Employers who spoke on condition of anonymity said the department of labour would deprive many of their workers of a chance to have added income by getting a state pension when they reach pensionable age.
Not likely to fall pregnant
"My domestic worker has turned 60. She has worked many years for my family and myself.
"I'm not about to fire her and, at 60, she is not likely to fall pregnant. So, UIF contributions are not going to benefit her," said an employer.
Another employer said her domestic worker certainly did not want to retire, but wanted to continue working and get the old-age pension at the same time.
She said her employee needed extra money because she supported five orphaned grandchildren and her daughter who was unemployed.
"I know a lot of people who have been drawing old-age pension while employed. But, suddenly, those who have just qualified can't supplement their income," she said.
Cindi director Yvonne Spain said the situation called for a concerted advocacy and lobbying campaign involving organisations like theb Black Sash and Alliance for Children's Entitlement to Social Security (Acess).
"Pension is a dividing line between life and death. It might be enough for one person, but not for a person providing a lifeline to many unemployed people in the family.
Will contribute to poverty levels
"People will go beyond the law to supplement their pensions and the issue needs to be looked at by wise heads, including the department of social welfare and the Black Sash," she said.
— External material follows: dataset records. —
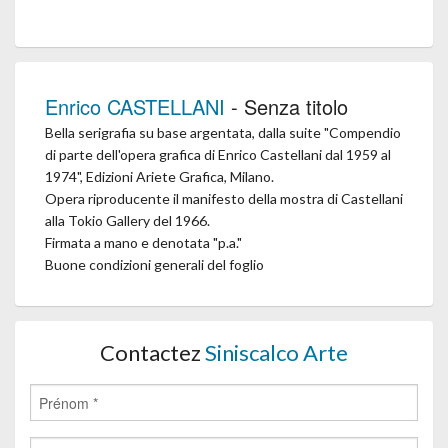
Enrico CASTELLANI
- Senza titolo
Bella serigrafia su base argentata, dalla suite "Compendio
di parte dell'opera grafica di Enrico Castellani dal 1959 al
1974", Edizioni Ariete Grafica, Milano.
Opera riproducente il manifesto della mostra di Castellani
alla Tokio Gallery del 1966.
Firmata a mano e denotata "p.a."
Buone condizioni generali del foglio
Contactez
Siniscalco Arte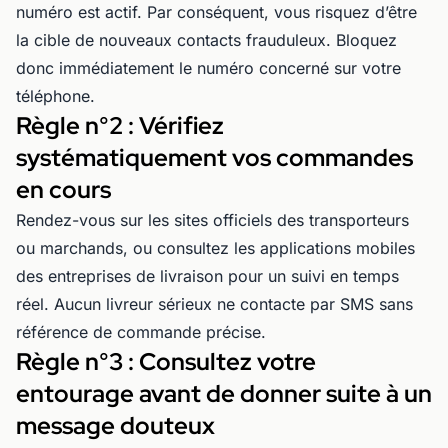
numéro est actif. Par conséquent, vous risquez d’être
la cible de nouveaux contacts frauduleux. Bloquez
donc immédiatement le numéro concerné sur votre
téléphone.
Règle n°2 : Vérifiez
systématiquement vos commandes
en cours
Rendez-vous sur les sites officiels des transporteurs
ou marchands, ou consultez les applications mobiles
des entreprises de livraison pour un suivi en temps
réel. Aucun livreur sérieux ne contacte par SMS sans
référence de commande précise.
Règle n°3 : Consultez votre
entourage avant de donner suite à un
message douteux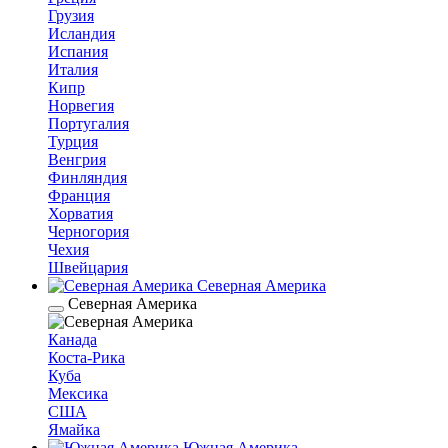
Грузия
Исландия
Испания
Италия
Кипр
Норвегия
Португалия
Турция
Венгрия
Финляндия
Франция
Хорватия
Черногория
Чехия
Швейцария
Северная Америка
Северная Америка
Канада
Коста-Рика
Куба
Мексика
США
Ямайка
Южная Америка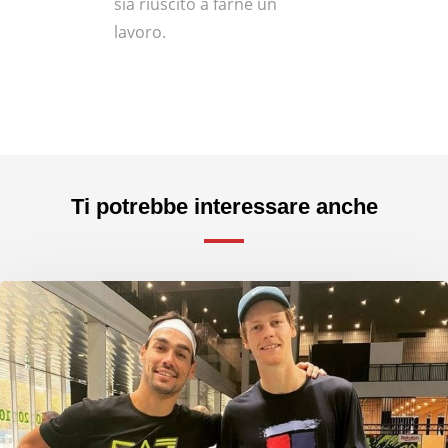
sia riuscito a farne un
lavoro.
Ti potrebbe interessare anche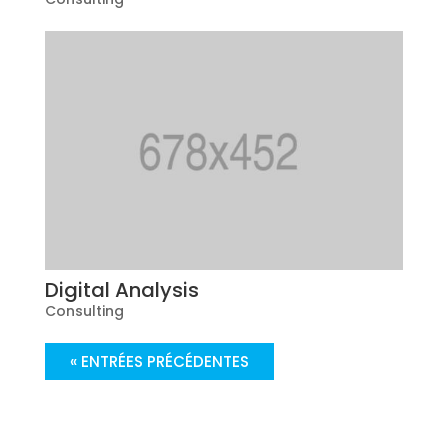
Digital Analysis
Consulting
« ENTRÉES PRÉCÉDENTES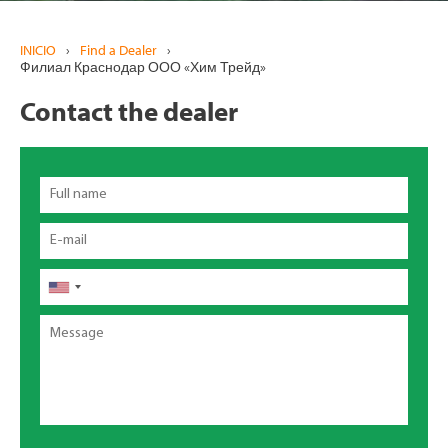
INICIO
›
Find a Dealer
›
Филиал Краснодар ООО «Хим Трейд»
Contact the dealer
Full
name
Email
Teléfono
Message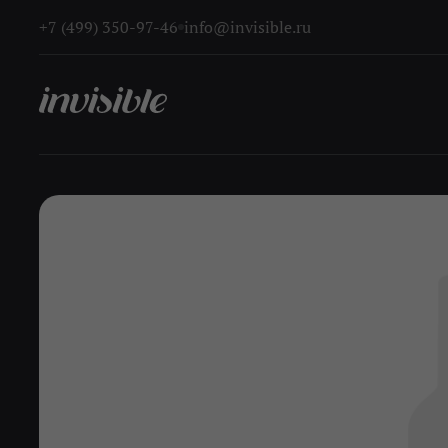
+7 (499) 350-97-46
info@invisible.ru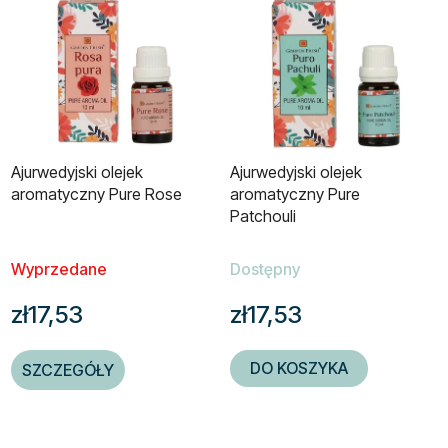
Ajurwedyjski olejek
Ajurwedyjski olejek
aromatyczny Pure Rose
aromatyczny Pure
Patchouli
Wyprzedane
Dostępny
zł17,53
zł17,53
DO KOSZYKA
SZCZEGÓŁY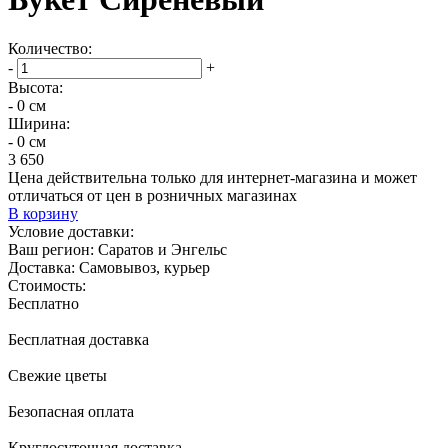
Количество:
-
+
Высота:
- 0 см
Ширина:
- 0 см
3 650
Цена действительна только для интернет-магазина и может
отличаться от цен в розничных магазинах
В корзину
Условие доставки:
Ваш регион:
Саратов и Энгельс
Доставка:
Самовывоз, курьер
Стоимость:
Бесплатно
Бесплатная доставка
Свежие цветы
Безопасная оплата
Круглосуточная доставка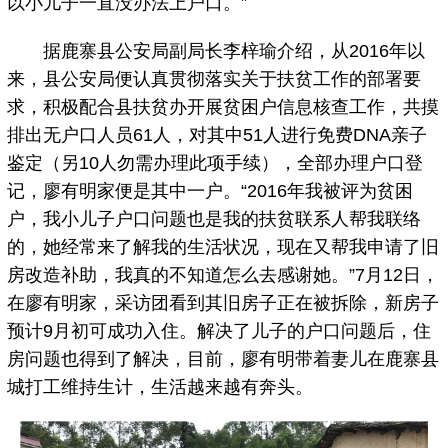
以小儿子一直没办法上户口。”
据鹿寨县公安局副局长李梓瑜介绍，从2016年以
来，县公安局便认真贯彻落实关于扶贫工作的部署要
求，积极配合县扶贫办开展贫困户信息核查工作，共摸
排出无户口人员61人，对其中51人进行免费DNA亲子
鉴定（另10人勿需办理此项手续），全部办理户口登
记，廖有明家便是其中一户。“2016年我被评为贫困
户，我小儿子户口问题也是我的扶贫联系人帮我联络
的，她经常来了解我的生活状况，现在又帮我申请了旧
房改造补助，我真的不知道怎么去感谢她。”7月12日，
在廖有明家，采访团看到其旧房子正在被拆除，新房子
预计9月初可成功入住。解决了儿子的户口问题后，住
房问题也得到了解决，目前，廖有明带着妻儿在鹿寨县
城打工维持生计，生活越来越有奔头。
She suggested that the holding of parliamentary public hearings would give a clear picture of the situation in which most destitute families found themselves.
Thandanani Children's Foundation executive director Linda Aadnesgaard said 80% of households served by her organisation used pensions for survival.
"If any income of the caregivers is threatened, that will have an impact on children and it will contribute to poverty levels.
"The needs that will be affected are food, school fees, school uniform and books," she said.
Domestic employers, who fail to heed the call to start contributing towards the fund by April 1, will be fined 10% of the money owed as a penalty.